#### [EXERCISE DESCRIPTION]
All of the records must be set down again word for word.

#### [DATASET ENTRIES]
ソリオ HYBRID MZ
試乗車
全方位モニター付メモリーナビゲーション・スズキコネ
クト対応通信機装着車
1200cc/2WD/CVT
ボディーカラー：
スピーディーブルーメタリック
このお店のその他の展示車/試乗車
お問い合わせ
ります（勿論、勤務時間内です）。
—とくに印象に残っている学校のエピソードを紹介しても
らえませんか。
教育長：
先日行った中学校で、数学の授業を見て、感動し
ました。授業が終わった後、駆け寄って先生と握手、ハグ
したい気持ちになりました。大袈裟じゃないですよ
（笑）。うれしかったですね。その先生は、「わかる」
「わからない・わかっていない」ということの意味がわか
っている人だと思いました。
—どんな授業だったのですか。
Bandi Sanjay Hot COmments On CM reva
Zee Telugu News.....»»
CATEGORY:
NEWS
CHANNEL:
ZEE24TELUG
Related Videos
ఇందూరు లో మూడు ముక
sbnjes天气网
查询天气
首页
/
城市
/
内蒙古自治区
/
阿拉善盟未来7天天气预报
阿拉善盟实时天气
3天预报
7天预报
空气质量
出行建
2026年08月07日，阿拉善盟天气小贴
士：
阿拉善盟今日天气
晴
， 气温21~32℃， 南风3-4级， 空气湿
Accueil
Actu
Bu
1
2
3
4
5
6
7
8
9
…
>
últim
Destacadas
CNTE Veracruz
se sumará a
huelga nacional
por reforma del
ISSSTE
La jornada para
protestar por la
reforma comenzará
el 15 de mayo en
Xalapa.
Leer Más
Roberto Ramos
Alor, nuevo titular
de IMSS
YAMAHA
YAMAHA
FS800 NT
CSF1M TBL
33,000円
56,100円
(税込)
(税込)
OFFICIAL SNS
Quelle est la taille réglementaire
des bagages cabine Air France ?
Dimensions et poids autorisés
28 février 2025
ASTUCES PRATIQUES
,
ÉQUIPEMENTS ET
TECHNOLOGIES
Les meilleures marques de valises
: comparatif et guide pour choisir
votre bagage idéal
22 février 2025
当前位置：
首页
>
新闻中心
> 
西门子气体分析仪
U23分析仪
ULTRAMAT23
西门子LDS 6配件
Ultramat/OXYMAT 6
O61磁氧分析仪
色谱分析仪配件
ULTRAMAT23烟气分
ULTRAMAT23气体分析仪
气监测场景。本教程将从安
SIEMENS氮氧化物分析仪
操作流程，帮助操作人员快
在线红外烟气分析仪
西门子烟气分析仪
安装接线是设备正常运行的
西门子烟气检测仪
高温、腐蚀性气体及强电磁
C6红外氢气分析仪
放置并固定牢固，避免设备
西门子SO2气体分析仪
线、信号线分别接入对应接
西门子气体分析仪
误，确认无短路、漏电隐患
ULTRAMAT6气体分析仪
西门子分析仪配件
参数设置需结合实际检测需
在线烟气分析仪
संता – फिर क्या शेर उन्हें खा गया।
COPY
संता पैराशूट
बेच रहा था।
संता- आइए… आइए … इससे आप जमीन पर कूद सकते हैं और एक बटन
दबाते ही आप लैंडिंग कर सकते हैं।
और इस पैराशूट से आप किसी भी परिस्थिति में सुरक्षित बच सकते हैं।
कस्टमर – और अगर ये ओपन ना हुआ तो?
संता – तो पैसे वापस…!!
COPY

#### [SOLUTION TO THIS EXERCISE]
ソリオ HYBRID MZ
試乗車
全方位モニター付メモリーナビゲーション・スズキコネ
クト対応通信機装着車
1200cc/2WD/CVT
ボディーカラー：
スピーディーブルーメタリック
このお店のその他の展示車/試乗車
お問い合わせ
ります（勿論、勤務時間内です）。
—とくに印象に残っている学校のエピソードを紹介しても
らえませんか。
教育長：
先日行った中学校で、数学の授業を見て、感動し
ました。授業が終わった後、駆け寄って先生と握手、ハグ
したい気持ちになりました。大袈裟じゃないですよ
（笑）。うれしかったですね。その先生は、「わかる」
「わからない・わかっていない」ということの意味がわか
っている人だと思いました。
—どんな授業だったのですか。
Bandi Sanjay Hot COmments On CM reva
Zee Telugu News.....»»
CATEGORY:
NEWS
CHANNEL:
ZEE24TELUG
Related Videos
ఇందూరు లో మూడు ముక
sbnjes天气网
查询天气
首页
/
城市
/
内蒙古自治区
/
阿拉善盟未来7天天气预报
阿拉善盟实时天气
3天预报
7天预报
空气质量
出行建
2026年08月07日，阿拉善盟天气小贴
士：
阿拉善盟今日天气
晴
， 气温21~32℃， 南风3-4级， 空气湿
Accueil
Actu
Bu
1
2
3
4
5
6
7
8
9
…
>
últim
Destacadas
CNTE Veracruz
se sumará a
huelga nacional
por reforma del
ISSSTE
La jornada para
protestar por la
reforma comenzará
el 15 de mayo en
Xalapa.
Leer Más
Roberto Ramos
Alor, nuevo titular
de IMSS
YAMAHA
YAMAHA
FS800 NT
CSF1M TBL
33,000円
56,100円
(税込)
(税込)
OFFICIAL SNS
Quelle est la taille réglementaire
des bagages cabine Air France ?
Dimensions et poids autorisés
28 février 2025
ASTUCES PRATIQUES
,
ÉQUIPEMENTS ET
TECHNOLOGIES
Les meilleures marques de valises
: comparatif et guide pour choisir
votre bagage idéal
22 février 2025
当前位置：
首页
>
新闻中心
> 
西门子气体分析仪
U23分析仪
ULTRAMAT23
西门子LDS 6配件
Ultramat/OXYMAT 6
O61磁氧分析仪
色谱分析仪配件
ULTRAMAT23烟气分
ULTRAMAT23气体分析仪
气监测场景。本教程将从安
SIEMENS氮氧化物分析仪
操作流程，帮助操作人员快
在线红外烟气分析仪
西门子烟气分析仪
安装接线是设备正常运行的
西门子烟气检测仪
高温、腐蚀性气体及强电磁
C6红外氢气分析仪
放置并固定牢固，避免设备
西门子SO2气体分析仪
线、信号线分别接入对应接
西门子气体分析仪
误，确认无短路、漏电隐患
ULTRAMAT6气体分析仪
西门子分析仪配件
参数设置需结合实际检测需
在线烟气分析仪
संता – फिर क्या शेर उन्हें खा गया।
COPY
संता पैराशूट
बेच रहा था।
संता- आइए… आइए … इससे आप जमीन पर कूद सकते हैं और एक बटन
दबाते ही आप लैंडिंग कर सकते हैं।
और इस पैराशूट से आप किसी भी परिस्थिति में सुरक्षित बच सकते हैं।
कस्टमर – और अगर ये ओपन ना हुआ तो?
संता – तो पैसे वापस…!!
COPY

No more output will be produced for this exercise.